About
Table of contents
- Lecture
- Textbook(s)
- Computing Resources / Colab Pro
- Attendance
- Resources
- Prerequisites
- Assignments / Grading
- Academic Integrity
Lecture
Mondays, Wednesdays 2:00-3:15pm
Textbook(s)
There are two excellent NLP textbooks that are freely available online. Readings will be assigned from both. There is value in seeing multiple perspectives on the same material. If a concept you encounter seems confusing at first, try reading about it in the other book to get a different perspective.
- Dan Jurafsky and James H. Martin. Speech and Language Processing (3rd Edition)
- Jacob Eisenstein Natural Language Processing
- There will be other assigned readings as well.
Computing Resources / Colab Pro
The programming assignments will ask you to implement state-of-the-art natural language processing algorithms using neural networks. For this purpose we will use Pytorch, and you will require access to GPUs. The class will use Google Colab, which provides easy access to GPUs. We highly recommend signing up for Colab Pro (once you start working on the part of the homework that uses Pytorch). This costs $10 / month, which is roughly equivalent to the cost of a textbook over the course of the semester. This will provide a better experience working on the homework assignments by giving you access to better GPUs, etc. We have investigated other options to provide students access to GPUs for the homework assignments (Google cloud credits and PACE/ICE), and have found Colab Pro is the best solution. Of course you are welcome to use other GPU resources to complete the assignments if you choose, but we cannot provide support for this. You will need to submit your code and program output in Jupyter Notebook format.
Attendance
We are planning to record and stream lectures over BlueJeans, so it should be possible to attend the course remotely if you like. Please wear a mask if you decide to attend class in person, out of respect for others. This will help make the classroom a safe environment for everyone (especially those who may have underlying health conditions or be living with those who do).
Resources
- Piazza (announcements, questions, discussion)
- Gradescope (homework assignments, submission and grading)
- Tentative Course Schedule
Prerequisites
This is a graduate course that covers advanced machine learning techniques for Natural Language Processing. The course involves a lot of math and hands-on programming exercises to implement the algorithms we will discuss in the lecture. To succeed, you need to have a very strong programming background in addition to a firm grasp of probability, linear algebra, and multivariable calculus.
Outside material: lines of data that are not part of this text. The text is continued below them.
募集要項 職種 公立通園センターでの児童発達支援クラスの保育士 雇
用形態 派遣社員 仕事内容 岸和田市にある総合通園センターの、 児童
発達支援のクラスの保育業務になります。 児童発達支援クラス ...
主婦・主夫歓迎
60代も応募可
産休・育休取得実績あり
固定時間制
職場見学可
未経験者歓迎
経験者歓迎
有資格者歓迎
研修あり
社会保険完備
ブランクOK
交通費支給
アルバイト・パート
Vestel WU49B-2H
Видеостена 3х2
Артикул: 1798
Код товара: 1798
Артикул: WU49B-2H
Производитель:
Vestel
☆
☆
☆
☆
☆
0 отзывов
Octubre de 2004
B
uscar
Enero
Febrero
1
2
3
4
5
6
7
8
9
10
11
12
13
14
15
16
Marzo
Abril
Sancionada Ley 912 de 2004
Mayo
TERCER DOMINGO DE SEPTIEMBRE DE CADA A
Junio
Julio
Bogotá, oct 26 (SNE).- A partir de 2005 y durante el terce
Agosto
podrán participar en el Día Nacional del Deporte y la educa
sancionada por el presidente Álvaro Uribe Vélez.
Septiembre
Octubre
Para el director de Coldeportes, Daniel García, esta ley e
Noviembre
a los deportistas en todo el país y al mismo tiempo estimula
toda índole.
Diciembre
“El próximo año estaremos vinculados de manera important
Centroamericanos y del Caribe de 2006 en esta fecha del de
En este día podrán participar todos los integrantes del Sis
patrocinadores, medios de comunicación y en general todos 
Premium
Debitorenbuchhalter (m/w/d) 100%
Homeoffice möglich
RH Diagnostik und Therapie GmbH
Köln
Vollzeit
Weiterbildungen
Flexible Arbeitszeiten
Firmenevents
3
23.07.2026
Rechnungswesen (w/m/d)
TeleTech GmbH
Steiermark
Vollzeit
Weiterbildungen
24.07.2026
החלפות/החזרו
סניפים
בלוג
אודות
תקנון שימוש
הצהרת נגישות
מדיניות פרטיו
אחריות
You should be comfortable working on medium-to-large software projects in Python and be comfortable learning and using new Python libraries, or you should have developed the ability to independently learn a new programming language and environment very quickly.
There will be a math background review (due in the 1st week) and a programming homework (due in the 4th week). If you find these problems difficult, you should expect a lot of extra work and challenges to catch up – we strongly suggest you wait and take this class in a later semester.
(For students on the wait list: we don’t have any additional information on whether you will be able to enroll in the course, but if you plan to try and enroll, please complete and submit Problem Set 1, which is due during the first week. Please post a private Piazza message to get the access code to access Gradescope.)
Assignments / Grading
Graded work will include written and programming assignments. Assignments should be submitted to Gradescope by 11:59pm on the day they are due. Please email your homework to the instructor in case of technical issues with submission.
Each student will have 3 flexible days to turn in late homework throughout the semester. The late days will be applied to homework assignments in the order of submission. As an example, you could turn in the first homework 2 days late and the second homework 1 day late without any penalty. After that you will loose 20% for each day an assignment is handed in late. These 3 late days are meant for personal emergencies; if you use late days for non-emergency situations but later encounter emergencies in the semester, you will not be given extra late days. No late days will be allowed for the final project, due to the tight deadline for posting the final grades as required by the university.
All homework will be rescaled proportionally into a final numerical grade, which will then be mapped to letter grade according to a cutoff based on the overall class grade distribution. The standard cutoff is 90/80/70% for A/B/C, but we may curve up (never down), i.e., use lower cutoffs than these. The cutoffs will only be determined after we grade the final project at the end of the semester.
Programming Assignments (Projects) - 40%
We plan to assign three programming assignments that provide hands-on experience implementing algorithms discussed during lecture. The assignments are in Python, and make use of Numpy and Pytorch. These will require non-trivial computation to complete; we recommend using Google’s Colab platform which provides free access to GPUs. Completing these projects will require waiting for your models to train (this can range from about 30 minutes to hours depending on the efficiency of your implementation), so we strongly recommend starting work on these programming assignments well in advance of the deadline. If you start working on an assignment the day before it is due, it is unlikely you will be able to complete it on time.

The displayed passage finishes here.